[Start of section]

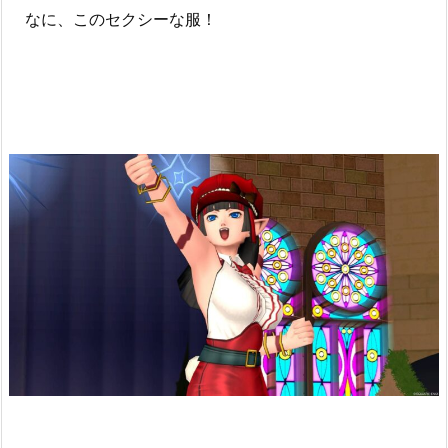
なに、このセクシーな服！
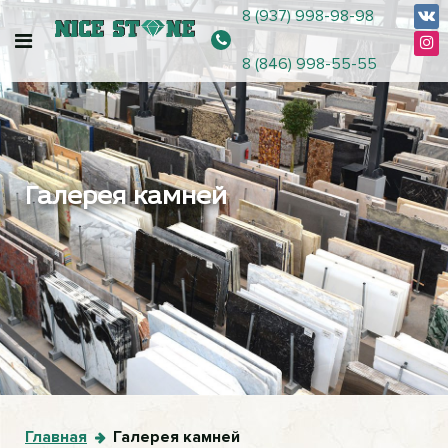
8 (937) 998-98-98
8 (846) 998-55-55
Галерея камней
Главная
Галерея камней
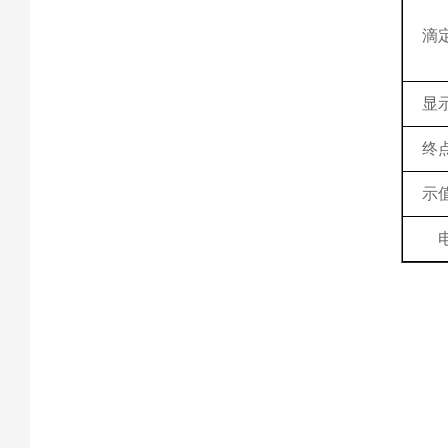
滴
显
终
示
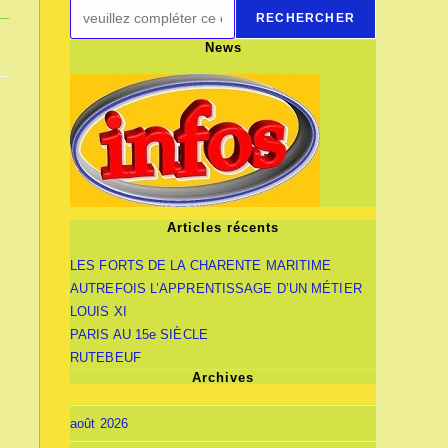
RECHERCHER
News
Articles récents
LES FORTS DE LA CHARENTE MARITIME
AUTREFOIS L’APPRENTISSAGE D’UN MÉTIER
LOUIS XI
PARIS AU 15e SIÈCLE
RUTEBEUF
Archives
août 2026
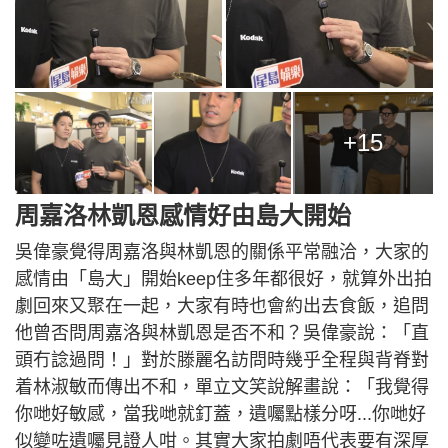
+15
周嘉洛林凱恩感情好由島大開始
吳偉豪覺得周嘉洛與林凱恩的關係平常融洽，大家的
感情由「島大」開始keep住多年都很好，就算外出拍
劇回來又聚在一起，大家有時也會約出去食飯，追問
他曾否問周嘉洛與林凱恩是否不和？吳偉豪說：「直
頭冇諗過問！」對於滕麗名訪問時幾乎全程與背脊對
着林淑敏而傳出不和，單立文笑說解畫說：「我覺得
你哋好敏感，當我哋就釘蓋，遺囑點樣分呀...你哋好
似變咗遺囑見證人咁。其實大家拍劇唔代表要有深厚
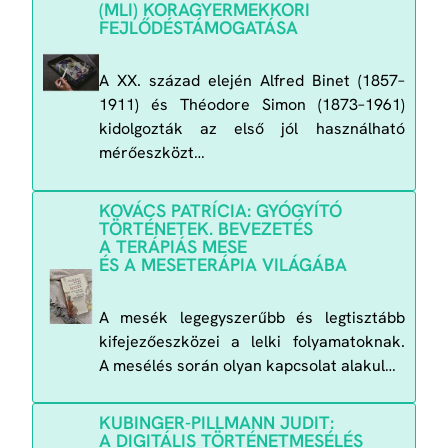
(MLI) KORAGYERMEKKORI
FEJLŐDÉSTÁMOGATÁSA
A XX. század elején Alfred Binet (1857–
1911) és Théodore Simon (1873–1961)
kidolgozták az első jól használható
mérőeszközt…
KOVÁCS PATRÍCIA: GYÓGYÍTÓ
TÖRTÉNETEK. BEVEZETÉS
A TERÁPIÁS MESE
ÉS A MESETERÁPIA VILÁGÁBA
A mesék legegyszerűbb és legtisztább
kifejezőeszközei a lelki folyamatoknak.
A mesélés során olyan kapcsolat alakul…
KUBINGER-PILLMANN JUDIT:
A DIGITÁLIS TÖRTÉNETMESÉLÉS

[End of section]

● TASK TO COMPLETE
The data above must be given back verbatim, minus its images.

● WRITTEN SOLUTION
なに、このセクシーな服！
8 (937) 998-98-98
8 (846) 998-55-55
Галерея камней
Главная
Галерея камней
滴
显
终
示
RECHERCHER
News
Articles récents
LES FORTS DE LA CHARENTE MARITIME
AUTREFOIS L’APPRENTISSAGE D’UN MÉTIER
LOUIS XI
PARIS AU 15e SIÈCLE
RUTEBEUF
Archives
août 2026
+15
周嘉洛林凱恩感情好由島大開始
吳偉豪覺得周嘉洛與林凱恩的關係平常融洽，大家的
感情由「島大」開始keep住多年都很好，就算外出拍
劇回來又聚在一起，大家有時也會約出去食飯，追問
他曾否問周嘉洛與林凱恩是否不和？吳偉豪說：「直
頭冇諗過問！」對於滕麗名訪問時幾乎全程與背脊對
着林淑敏而傳出不和，單立文笑說解畫說：「我覺得
你哋好敏感，當我哋就釘蓋，遺囑點樣分呀...你哋好
似變咗遺囑見證人咁。其實大家拍劇唔代表要有深厚
(MLI) KORAGYERMEKKORI
FEJLŐDÉSTÁMOGATÁSA
A XX. század elején Alfred Binet (1857–
1911) és Théodore Simon (1873–1961)
kidolgozták az első jól használható
mérőeszközt…
KOVÁCS PATRÍCIA: GYÓGYÍTÓ
TÖRTÉNETEK. BEVEZETÉS
A TERÁPIÁS MESE
ÉS A MESETERÁPIA VILÁGÁBA
A mesék legegyszerűbb és legtisztább
kifejezőeszközei a lelki folyamatoknak.
A mesélés során olyan kapcsolat alakul…
KUBINGER-PILLMANN JUDIT:
A DIGITÁLIS TÖRTÉNETMESÉLÉS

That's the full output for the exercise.